%%

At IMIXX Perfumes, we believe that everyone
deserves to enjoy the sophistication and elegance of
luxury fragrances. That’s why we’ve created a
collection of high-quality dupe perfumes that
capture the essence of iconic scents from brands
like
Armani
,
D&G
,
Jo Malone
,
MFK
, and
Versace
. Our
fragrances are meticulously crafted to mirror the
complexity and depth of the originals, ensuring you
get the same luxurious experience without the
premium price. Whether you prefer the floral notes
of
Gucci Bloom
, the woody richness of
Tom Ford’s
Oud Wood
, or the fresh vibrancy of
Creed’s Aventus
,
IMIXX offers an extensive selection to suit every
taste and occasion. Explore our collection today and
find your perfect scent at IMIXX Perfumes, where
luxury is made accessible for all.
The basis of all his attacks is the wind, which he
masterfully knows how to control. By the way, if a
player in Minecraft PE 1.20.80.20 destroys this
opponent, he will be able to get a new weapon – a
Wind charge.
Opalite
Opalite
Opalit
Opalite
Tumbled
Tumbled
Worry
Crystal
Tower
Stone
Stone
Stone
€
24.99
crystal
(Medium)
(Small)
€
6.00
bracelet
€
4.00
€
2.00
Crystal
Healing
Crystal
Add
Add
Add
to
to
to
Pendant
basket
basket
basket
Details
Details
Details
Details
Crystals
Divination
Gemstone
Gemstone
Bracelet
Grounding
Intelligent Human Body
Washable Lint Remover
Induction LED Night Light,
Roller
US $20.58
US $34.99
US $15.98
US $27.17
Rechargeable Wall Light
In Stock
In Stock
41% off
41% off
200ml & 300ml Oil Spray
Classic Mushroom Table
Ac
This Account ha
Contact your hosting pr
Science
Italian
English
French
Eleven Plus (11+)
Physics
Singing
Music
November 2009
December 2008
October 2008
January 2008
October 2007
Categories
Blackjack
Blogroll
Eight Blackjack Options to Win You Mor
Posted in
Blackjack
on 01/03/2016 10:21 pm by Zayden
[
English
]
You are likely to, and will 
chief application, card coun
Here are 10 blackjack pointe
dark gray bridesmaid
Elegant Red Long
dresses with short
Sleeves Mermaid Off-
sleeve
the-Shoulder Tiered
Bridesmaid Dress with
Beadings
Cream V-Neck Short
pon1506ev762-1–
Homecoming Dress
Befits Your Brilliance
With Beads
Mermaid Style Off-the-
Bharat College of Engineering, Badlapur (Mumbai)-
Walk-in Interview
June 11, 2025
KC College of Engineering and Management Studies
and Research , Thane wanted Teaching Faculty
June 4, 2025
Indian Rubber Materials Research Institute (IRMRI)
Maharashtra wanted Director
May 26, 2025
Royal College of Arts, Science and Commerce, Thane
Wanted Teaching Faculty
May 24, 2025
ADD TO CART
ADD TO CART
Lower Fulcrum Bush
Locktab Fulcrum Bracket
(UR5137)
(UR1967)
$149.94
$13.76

%%

Transcribe the records above exactly, from the opening line down to and including the line with "player in Minecraft".

At IMIXX Perfumes, we believe that everyone
deserves to enjoy the sophistication and elegance of
luxury fragrances. That’s why we’ve created a
collection of high-quality dupe perfumes that
capture the essence of iconic scents from brands
like
Armani
,
D&G
,
Jo Malone
,
MFK
, and
Versace
. Our
fragrances are meticulously crafted to mirror the
complexity and depth of the originals, ensuring you
get the same luxurious experience without the
premium price. Whether you prefer the floral notes
of
Gucci Bloom
, the woody richness of
Tom Ford’s
Oud Wood
, or the fresh vibrancy of
Creed’s Aventus
,
IMIXX offers an extensive selection to suit every
taste and occasion. Explore our collection today and
find your perfect scent at IMIXX Perfumes, where
luxury is made accessible for all.
The basis of all his attacks is the wind, which he
masterfully knows how to control. By the way, if a
player in Minecraft PE 1.20.80.20 destroys this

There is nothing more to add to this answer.